Du Mali au Cabo Verde, en passant par la Sierra Leone et la Guinée équatoriale, plusieurs pays ont présenté des dispositifs de proximité comme les One Stop Centers, les mécanismes communautaires de prise en charge, les centres intégrés d’accompagnement psychosocial des survivantes ou le renforcement des partenariats institutionnels.
 
La vice-ministre en charge du Genre du Liberia, Mme Laura Golakeh, a plaidé pour des réponses davantage adaptées aux réalités vécues par les femmes éloignées des systèmes formels de protection.

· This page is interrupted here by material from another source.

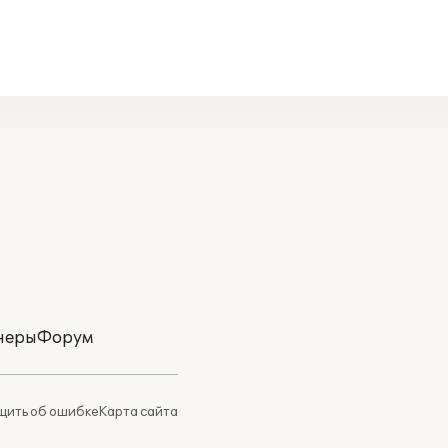
неры
Форум
ить об ошибке
Карта сайта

Dans la même logique, la ministre des Affaires féminines du Nigeria, Mme Imaan Sulaiman Ibrahim, a mis l’accent sur des approches associant justice communautaire, protection sociale et accompagnement des survivantes.
 
La session a également permis d’identifier de nouveaux défis liés aux violences numériques et à l’intelligence artificielle, tout en soulignant les opportunités offertes par les outils numériques pour renforcer l’accès à l’information, à la protection et aux mécanismes de prise en charge.
 
Des mécanismes de proximité au cœur des réponses proposées
 
Face aux inquiétudes liées à la montée des violences basées sur le genre et des féminicides, alors même que les financements consacrés aux politiques d’égalité se fragilisent, plusieurs pays ont mis en avant des stratégies combinant prévention, protection sociale et dispositifs de proximité.
 
La ministre de la Promotion de la Femme et de la Famille du Cameroun, Professeur Marie Thérèse Abena Ondoa, a appelé à renforcer l’implication des communautés, des hommes et des jeunes dans les efforts de prévention.
 
Au nom de la Sierra Leone, la ministre de l’Égalité des sexes et de l’Enfance, Mme Isata Mahoi, a rappelé l’importance de renforcer les mécanismes de protection sociale et l’accès à la justice dans les zones rurales et les contextes les plus vulnérables.
 
Prenant la parole pour le Cabo Verde, la présidente de l’Institut cap verdien pour l’Égalité et l’Équité de genre, Mme Marisa Carvalho, a mis en avant les résultats obtenus grâce à une coordination étroite entre justice, protection sociale et société civile.
 
Une séquence régionale appelée à se poursuivre
 
Cette réunion ministérielle constitue la première étape d’une séquence régionale plus large de Friends Raising Series autour de la mise en œuvre des engagements de la CSW70.
 
Les discussions se poursuivront le 4 juin avec les organisations de la société civile, puis le 5 juin avec les partenaires techniques et financiers afin de consolider les priorités identifiées et renforcer les conditions de leur application au niveau national et régional.
 
Au-delà des négociations menées à New York, l’enjeu est désormais de transformer l’unité politique affichée pendant la CSW70 en résultats visibles pour les femmes et les filles.